Thrice happy Lovers, may you be
For ever, ever free,
From that tormenting Devil, Jealousie.
From all that anxious Care and Strife,
That attends a married Life;
Be to one another true,
Kind to her as she to you,
And since the errors of this Night are past,
May he be ever Constant, she for ever Chast.
O let me weep, for ever weep,
My Eyes no more shall welcome Sleep;
I'll hide me from the sight of Day,
And sigh, and sigh my Soul away.
He's gone, he's gone, his loss deplore;
And I shall never see him more.

A Chinese Man:

Thus the gloomy World
At first began to shine,
And from the Power Divine
A Glory round about it hurl'd;
Which made it bright,
And gave it Birth in light.
Then were all Minds as pure,
As those Ethereal Streams;
In Innocence secure,
Not Subject to Extreams.
There was no Room then for empty Fame,
No cause for Pride, Ambition wanted aim.

Chinese Woman:

Thus Happy and Free,
Thus treated are we
With nature's chiefest Delights.
We nover cloy,
But renew our Joy,
And one Bliss another Invites.


Thus wildly we live,
Thus freely we give,
What Heaven as freely bestows.
We were not made
For Labour and Trade,
Which Fools on each other impose.

Chinese Man:

Yes, Daphne, in your Looks I find
The Charms by which my Heart's betray'd;
Then let not your Disdain unbind
The Prisoner that your Eyes have made.
She that in Love makes least Defence,
Wounds ever with the surest Dart;
Beauty may captivate the Sense,
But Kindness only gains the Heart.

1st Woman:

Hark how all things with one Sound rejoyce,
And the World seems to have one voice.

2nd Woman:

Hark now the Echoing Air a Triumph Sings,
And all around pleas'd Cupids clap their Wings.


Hark!
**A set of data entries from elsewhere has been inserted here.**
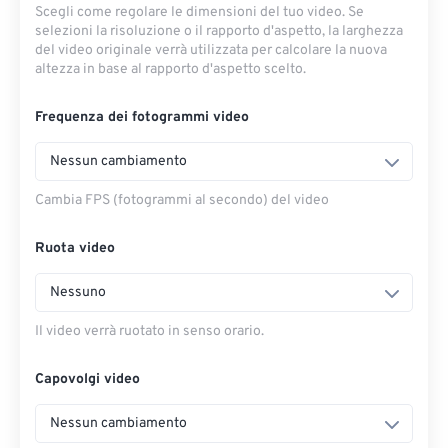
Scegli come regolare le dimensioni del tuo video. Se
selezioni la risoluzione o il rapporto d'aspetto, la larghezza
del video originale verrà utilizzata per calcolare la nuova
altezza in base al rapporto d'aspetto scelto.
Frequenza dei fotogrammi video
Nessun cambiamento
Cambia FPS (fotogrammi al secondo) del video
Ruota video
Nessuno
Il video verrà ruotato in senso orario.
Capovolgi video
Nessun cambiamento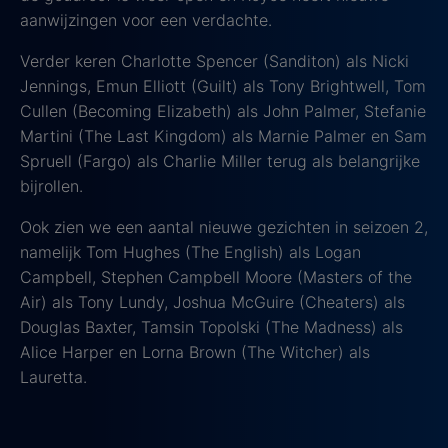
aanwijzingen voor een verdachte.
Verder keren Charlotte Spencer (Sanditon) als Nicki
Jennings, Emun Elliott (Guilt) als Tony Brightwell, Tom
Cullen (Becoming Elizabeth) als John Palmer, Stefanie
Martini (The Last Kingdom) als Marnie Palmer en Sam
Spruell (Fargo) als Charlie Miller terug als belangrijke
bijrollen.
Ook zien we een aantal nieuwe gezichten in seizoen 2,
namelijk Tom Hughes (The English) als Logan
Campbell, Stephen Campbell Moore (Masters of the
Air) als Tony Lundy, Joshua McGuire (Cheaters) als
Douglas Baxter, Tamsin Topolski (The Madness) als
Alice Harper en Lorna Brown (The Witcher) als
Lauretta.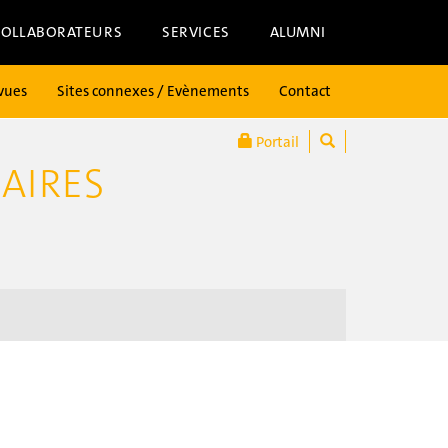
COLLABORATEURS
SERVICES
ALUMNI
vues
Sites connexes / Evènements
Contact
Portail
AIRES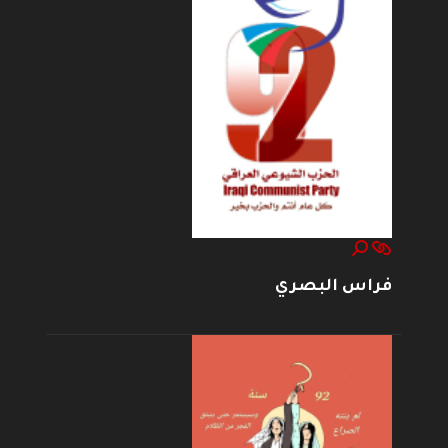
فراس البصري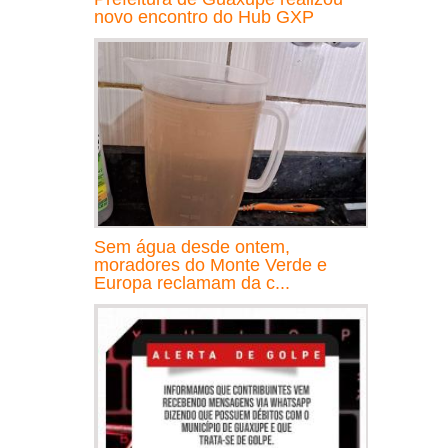
novo encontro do Hub GXP
Sem água desde ontem,
moradores do Monte Verde e
Europa reclamam da c...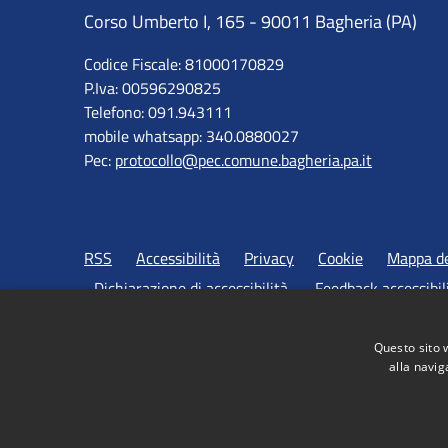
Corso Umberto I, 165 - 90011 Bagheria (PA)
Codice Fiscale: 81000170829
P.Iva: 00596290825
Telefono: 091.943111
mobile whatsapp: 340.0880027
Pec:
protocollo@pec.comune.bagheria.pa.it
RSS
Accessibilità
Privacy
Cookie
Mappa de
Dichiarazione di accessibilità
Feedback accessibil
Questo sito 
alla navig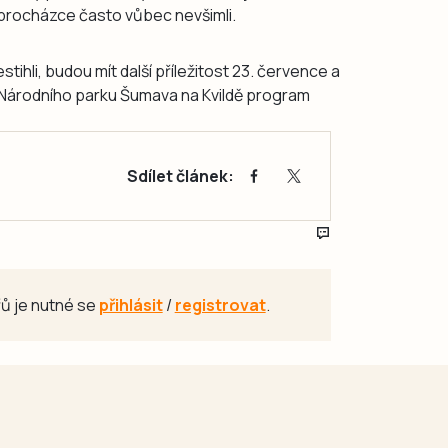
é procházce často vůbec nevšimli.
stihli, budou mít další příležitost 23. července a
o Národního parku Šumava na Kvildě program
Sdílet článek:
ů je nutné se
přihlásit
/
registrovat
.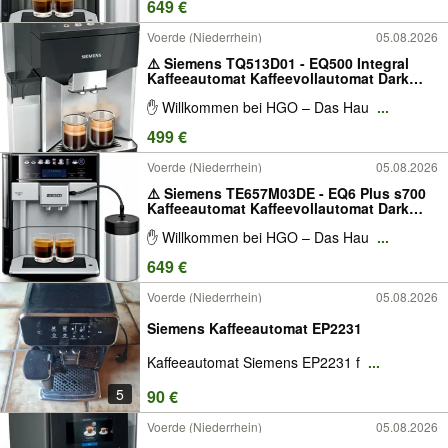
649 €
Voerde (Niederrhein)
05.08.2026
⚠️ Siemens TQ513D01 - EQ500 Integral
Kaffeeautomat Kaffeevollautomat Dark
Inox Grau Edelstahl Kaffeemaschine
✋ Willkommen bei HGO – Das Hau
...
499 €
Voerde (Niederrhein)
05.08.2026
⚠️ Siemens TE657M03DE - EQ6 Plus s700
Kaffeeautomat Kaffeevollautomat Dark
Inox Grau Edelstahl Silber Kaffeemaschine
✋ Willkommen bei HGO – Das Hau
...
649 €
Voerde (Niederrhein)
05.08.2026
Siemens Kaffeeautomat EP2231
Kaffeeautomat Siemens EP2231 f
...
5
90 €
Voerde (Niederrhein)
05.08.2026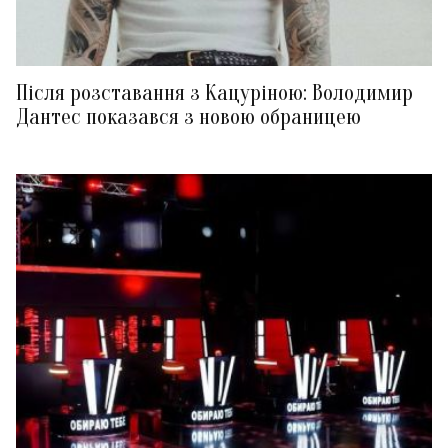
Після розставання з Кацуріною: Володимир
Дантес показався з новою обраницею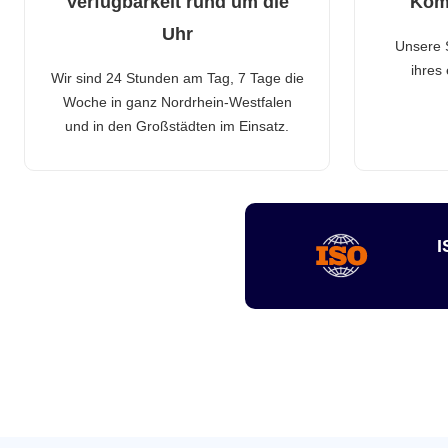
Verfügbarkeit rund um die
Kom
Uhr
Unsere 
ihres
Wir sind 24 Stunden am Tag, 7 Tage die
Woche in ganz Nordrhein-Westfalen
und in den Großstädten im Einsatz.
I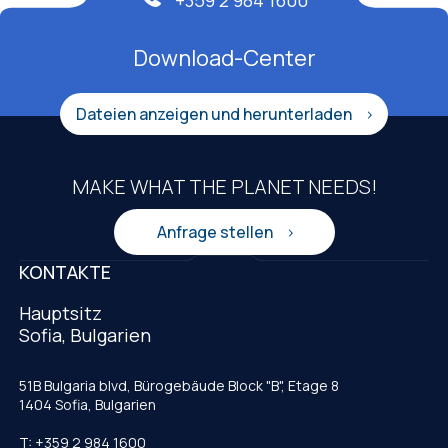
Download-Center
Dateien anzeigen und herunterladen
MAKE WHAT THE PLANET NEEDS!
Anfrage stellen
KONTAKTE
Hauptsitz
Sofia, Bulgarien
51B Bulgaria blvd, Bürogebäude Block "B", Etage 8
1404 Sofia, Bulgarien
T: +359 2 984 1600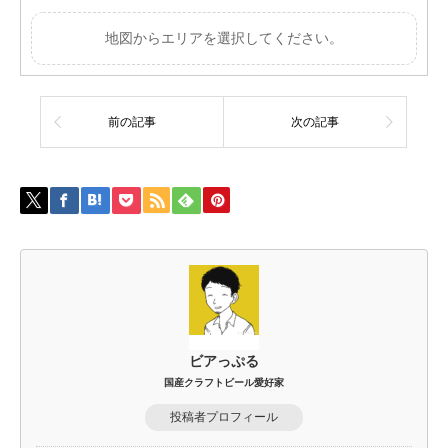
地図からエリアを選択してください。
前の記事
次の記事
ビアっぷる
国産クラフトビール愛好家
投稿者プロフィール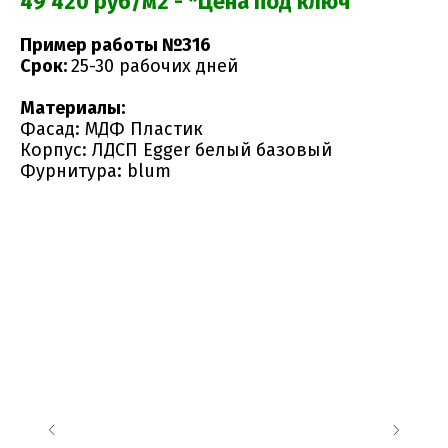
49 420 руб/м2 - *Цена под ключ
Пример работы №316
Срок:
25-30 рабочих дней
Материалы:
Фасад: МДФ Пластик
Корпус: ЛДСП Egger белый базовый
Фурнитура: blum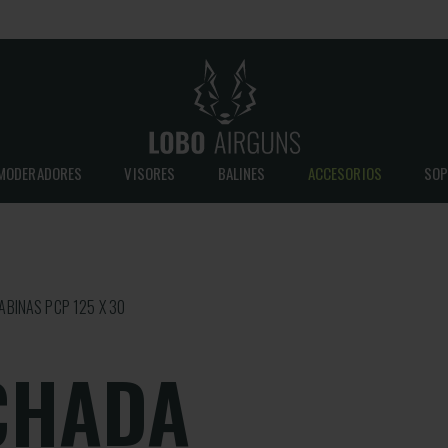
MODERADORES
VISORES
BALINES
ACCESORIOS
SOP
BINAS PCP 125 X 30
CHADA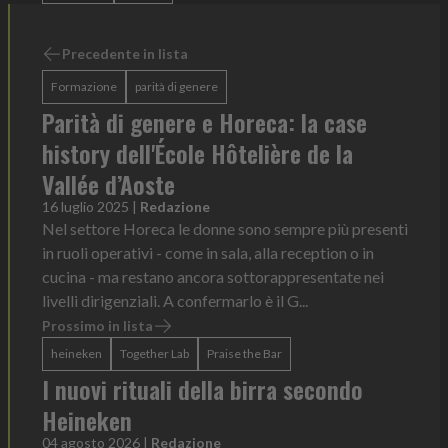
Precedente in lista
Formazione
parità di genere
Parità di genere e Horeca: la case
history dell'École Hôtelière de la
Vallée d’Aoste
16 luglio 2025
|
Redazione
Nel settore Horeca le donne sono sempre più presenti
in ruoli operativi - come in sala, alla reception o in
cucina - ma restano ancora sottorappresentate nei
livelli dirigenziali. A confermarlo è il G...
Prossimo in lista
heineken
Together Lab
Praise the Bar
I nuovi rituali della birra secondo
Heineken
04 agosto 2026
|
Redazione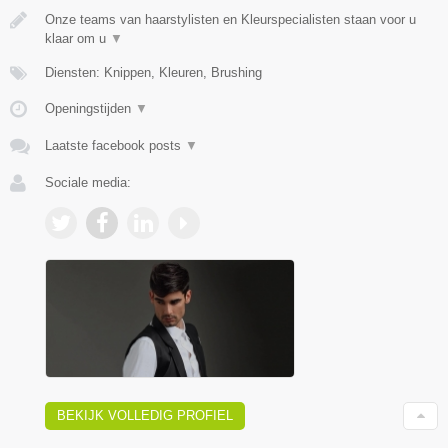
Onze teams van haarstylisten en Kleurspecialisten staan voor u
klaar om u
▼
Diensten: Knippen, Kleuren, Brushing
Openingstijden
▼
Laatste facebook posts
▼
Sociale media:
BEKIJK VOLLEDIG PROFIEL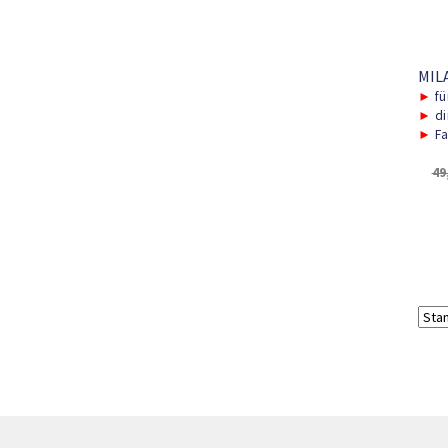
MILA
►
fü
►
di
►
Fa
49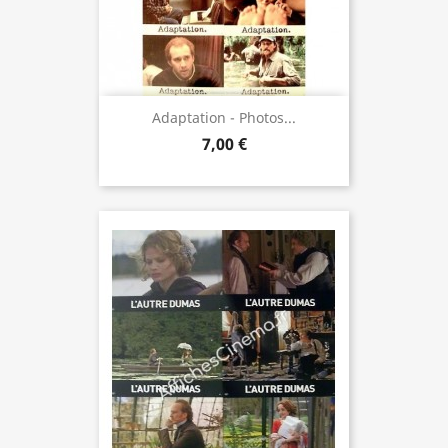
Adaptation - Photos...
7,00 €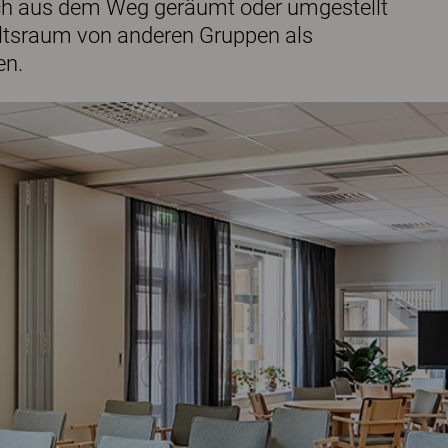
nfach aus dem Weg geräumt oder umgestellt
altsraum von anderen Gruppen als
en.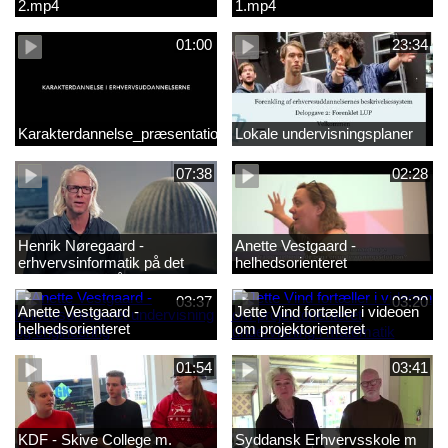
2.mp4
1.mp4
01:00
23:34
Karakterdannelse_præsentation.mp4
Lokale undervisningsplaner
07:38
02:28
Henrik Nøregaard -
Anette Vestgaard -
erhvervsinformatik på det
helhedsorienteret
markantile område
undervisning og engineering1
03:37
03:20
Anette Vestgaard -
Jette Vind fortæller i videoen
helhedsorienteret
om projektorienteret
undervisning og engineering
undervisning i matematik
01:54
03:41
KDF - Skive College m.
Syddansk Erhvervsskole m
Hark!

2nd Woman:

Sure the dull God of Marriage does not hear;


We'll rouse him with a Charm, Hymen appear!


Hymen appear!


Our Queen of Night commands thee not to stay, Appear!


See, see, I obey.
My torch has long been out, I hate
On loose dissembled Vows to wait,
Where hardly Love out-lives the Wedding-Night,
False Flames, Love's Meteors, yield my Torch no Light.

Both Women:

Turn then thine Eyes upon those Glories there,
And catching Flames will on thy Torch appear.


My Torch, indeed, will from such Brightness shine:
Love ne'er had yet such Altars, so divine.
They shall be as happy as they're fair;
Love shall fill all the Places of Care:
And every time the Sun shall display his Rising Light,
It shall be to them a new Wedding-Day;
And when he sets, a new Nuptial-Night.